--- ASSIGNMENT ---
Print nothing but the lines below starting at the line that holds "for a village" and ending at the line that holds "dwellings, suffered from", including both, each exactly as written.

(Page-level text extractions)
------------------------------------------------------------------------
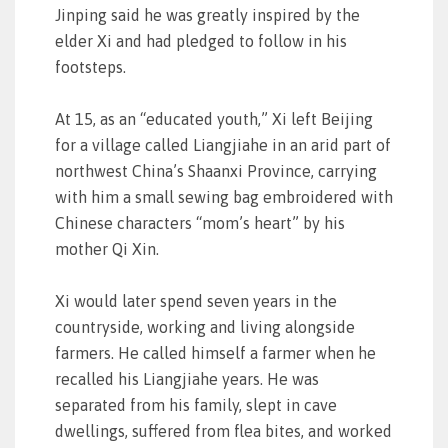
Jinping said he was greatly inspired by the
elder Xi and had pledged to follow in his
footsteps.
At 15, as an “educated youth,” Xi left Beijing
for a village called Liangjiahe in an arid part of
northwest China’s Shaanxi Province, carrying
with him a small sewing bag embroidered with
Chinese characters “mom’s heart” by his
mother Qi Xin.
Xi would later spend seven years in the
countryside, working and living alongside
farmers. He called himself a farmer when he
recalled his Liangjiahe years. He was
separated from his family, slept in cave
dwellings, suffered from flea bites, and worked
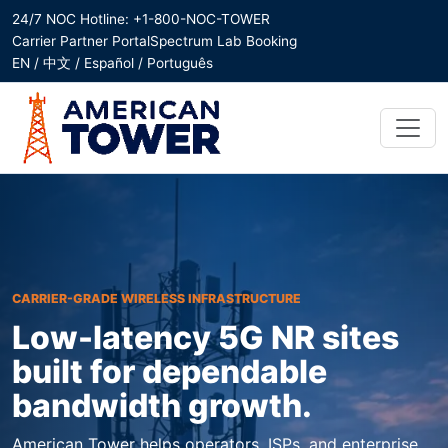
24/7 NOC Hotline: +1-800-NOC-TOWER
Carrier Partner Portal
Spectrum Lab Booking
EN / 中文 / Español / Português
CARRIER-GRADE WIRELESS INFRASTRUCTURE
Low-latency 5G NR sites
built for dependable
bandwidth growth.
American Tower helps operators, ISPs, and enterprise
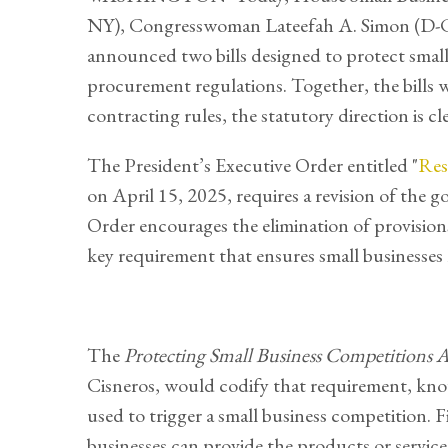
NY), Congresswoman Lateefah A. Simon (D-CA
announced two bills designed to protect small 
procurement regulations. Together, the bills 
contracting rules, the statutory direction is cl
The President’s Executive Order entitled "
Res
on April 15, 2025, requires a revision of the
Order encourages the elimination of provision
key requirement that ensures small businesse
The
Protecting Small Business Competitions 
Cisneros, would codify that requirement, kno
used to trigger a small business competition. F
businesses can provide the products or services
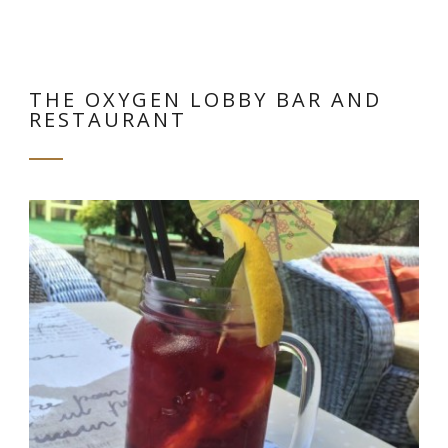
THE OXYGEN LOBBY BAR AND
RESTAURANT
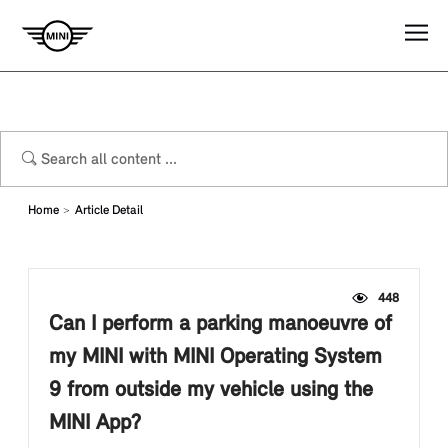
Home
Article Detail
448
Can I perform a parking manoeuvre of
my MINI with MINI Operating System
9 from outside my vehicle using the
MINI App?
------------------------------------------------------------------------
--- RESPONSE ---
for a village called Liangjiahe in an arid part of
northwest China’s Shaanxi Province, carrying
with him a small sewing bag embroidered with
Chinese characters “mom’s heart” by his
mother Qi Xin.
Xi would later spend seven years in the
countryside, working and living alongside
farmers. He called himself a farmer when he
recalled his Liangjiahe years. He was
separated from his family, slept in cave
dwellings, suffered from flea bites, and worked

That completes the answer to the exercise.